Description of the task:
The answer must be an exact copy of the records, with every picture removed.

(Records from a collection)
'''

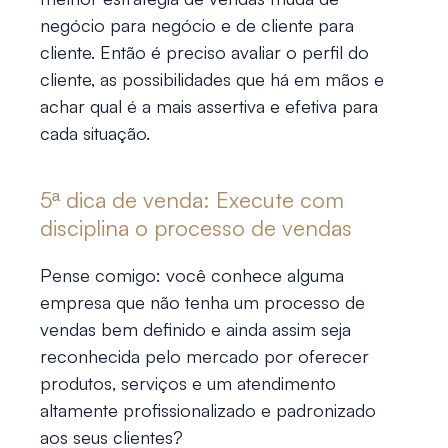
negócio para negócio e de cliente para
cliente. Então é preciso avaliar o perfil do
cliente, as possibilidades que há em mãos e
achar qual é a mais assertiva e efetiva para
cada situação.
5ª
dica de venda
: Execute com
disciplina o processo de vendas
Pense comigo: você conhece alguma
empresa que não tenha um processo de
vendas bem definido e ainda assim seja
reconhecida pelo mercado por oferecer
produtos, serviços e um atendimento
altamente profissionalizado e padronizado
aos seus clientes?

'''

Solution to this exercise:
negócio para negócio e de cliente para
cliente. Então é preciso avaliar o perfil do
cliente, as possibilidades que há em mãos e
achar qual é a mais assertiva e efetiva para
cada situação.
5ª
dica de venda
: Execute com
disciplina o processo de vendas
Pense comigo: você conhece alguma
empresa que não tenha um processo de
vendas bem definido e ainda assim seja
reconhecida pelo mercado por oferecer
produtos, serviços e um atendimento
altamente profissionalizado e padronizado
aos seus clientes?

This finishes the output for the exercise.